[Haskell] thread-local variables

Tue Aug 8 09:21:06 EDT 2006

On 07.08 13:16, Frederik Eaton wrote:
> > How would this work together with the FFI?
> 
> It wouldn't, at least I wouldn't care if it didn't.
>

Suddenly breaking libraries that happen to use FFI behind your
back does not seem like a good conservative extension.

I think we should move the discussion to the wiki as Simon
suggested. I can create a wikipage if you don't want to.

> What about my example:
> 
> newMain host environment program_args
>     network_config locale terminal_settings
>     stdin stdout stderr = do
>     ...
> 
> Now, let's see. We might want two threads to have the same network
> configuration, but a different view of the filesystem; or the same
> view of the filesystem, but a different set of environment variables;
> or the same environment, but different command line arguments. All
> three cases are pretty common in practice. We might also want to have
> the same arguments but different IO handles - as in a multi-threaded
> server application.

This won't be pretty even with TLS. Our fancy app will probably mix
in STM and pass callback actions to the thread processing
packets coming directly from the network interface. Quickly
the TLS approach seems problematic - we need to know what actions
depend on each other and how.

> And the part that implements the filesystem might want to access the
> network (if there is a network filesystem). And the part that starts
> processes with an environment might want to access the filesystem, for
> instance to read the code for the process and for shared libraries;
> and maybe it also wants to get the hostname from the network layer. 
> And the part that starts programs with arguments might want to access
> the environment (for instance, to get the current locale), as well as
> the filesystem (for instance, to read locale configuration files). And
> the part that accesses the IO handles might also want to access not
> just the program arguments but the environment, and the filesystem,
> and the network.

So we have the following dependencies:

FileSystem  -> Network
Environment -> FileSystem, Network
Arguments   -> Environment
IO Handles  -> Arguments,Environment,FS,Network

With TLS every one of them has type IO. Now the programmer is supposed
to know that he has to configure the network before using program
arguments? So a programmer first wanting to process command line
arguments and only then configuring network will probably have
hidden bugs.

It becomes very hard to know what different components depend on.

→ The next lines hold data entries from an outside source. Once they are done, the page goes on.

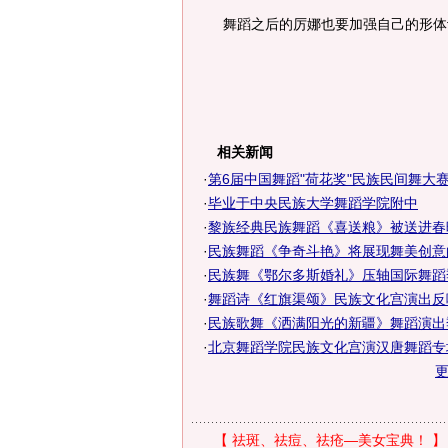
舞蹈之后的厉娜也要加强自己的形体
相关新闻
·
第6届中国舞蹈"荷花奖"民族民间舞大
·
毕业于中央民族大学舞蹈学院附中
·
黎族经典民族舞蹈《喜送粮》被送进春晚
·
民族舞蹈《争奇斗艳》将展现舞美创意
·
民族舞《鄂尔多斯婚礼》压轴国际舞蹈季
·
舞蹈诗《红旗渠颂》民族文化宫演出反
·
民族歌舞《洒满阳光的新疆》舞蹈演出
·
北京舞蹈学院民族文化宫演汉唐舞蹈专
【
祛斑、祛痘、祛疮—美女宝典！
】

Even if we had to define all those instances that would be
1+2+1+3 = 7 instance declarations. Not 5^2 = 25 instances.
Or use small wrapper combinators (which I prefer).

btw how would the TLS solution elegantly handle that I'd like
separate network configurations for e.g.
IO Handle -> Network(socket) and
IO Handle -> FileSystem(NFS) -> Network
?

> So here is an example where we have nested layers, and each layer
> accesses most of the layers below it.

And this will cause problems. A good API should not encourage
going to the lower levels directly. If the lowest level changes
then with your design one has to make O(layers) changes instead of
O(1) if the layers are not available directly.

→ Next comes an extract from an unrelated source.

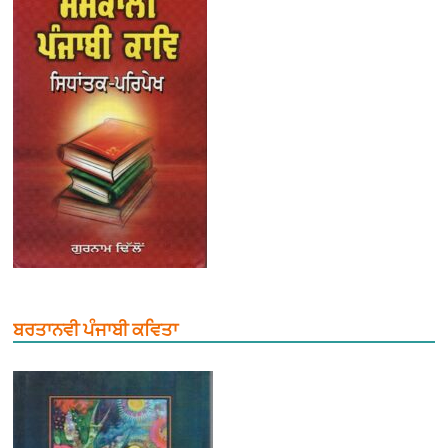
ਬਰਤਾਨਵੀ ਪੰਜਾਬੀ ਕਵਿਤਾ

If one of the layers adds a new dependency then making sure it is
initialized and used correctly seems very hard to check.

> If we started with a library that dealt with OS devices such as the
> network, and used a special monad for that; and then if we built upon
> that a layer for keeping track of environment variables, with another
> monad; and then a layer for invoking executables with arguments; and
> then a layer for IO; all with monads - then we would have a good
> modular, extensible design, which, due to the interactions between
> layers, would, in Haskell, require code length which is quadratic in
> the number of layers.

The trick here is that most components should not talk with each
other. Composition and encapsulation are the keys to victory.

> (Of course, it's true that in real operating systems, each of these
> layers has its own set of interfaces to the other layers - so the
> monadic approach is actually not more verbose. But the point is that
> it's a reasonable design, with layers, and where each layer uses each
> of the ones below it. I want to write code which is designed the same
> way, but without the overhead)

Yes, the size of the code is dependent on the size of the API.
Making things explicit is more infrastructure at the start,
but makes things easier later on when they have to be changed.

> If you move it somewhere else, but forget to move the thread-local
> variables it refers to, then you'll get a compiler error.

I was meaning forgetting to initialize it - not omitting the whole
definition.

> db2 <- getIOParam db2Param
> withIOParam dbParam db2 $ ...

And one needs to make sure that the "..." part does not need the
other database connection(s). Makes composing things hard.

> I'm still not sure I understand why thread pools are necessary, by the
> way. I thought forking was pretty fast under GHC.

Threads are quite cheap. But with using a pool we can guarantee things
about the number of threads and don't run to situations with 10000
extra threads just because forking always is fun. The other point
is to use a background thread which talks to blocking C API and
executed callbacks upon receiving events from the C side.

- Einar Karttunen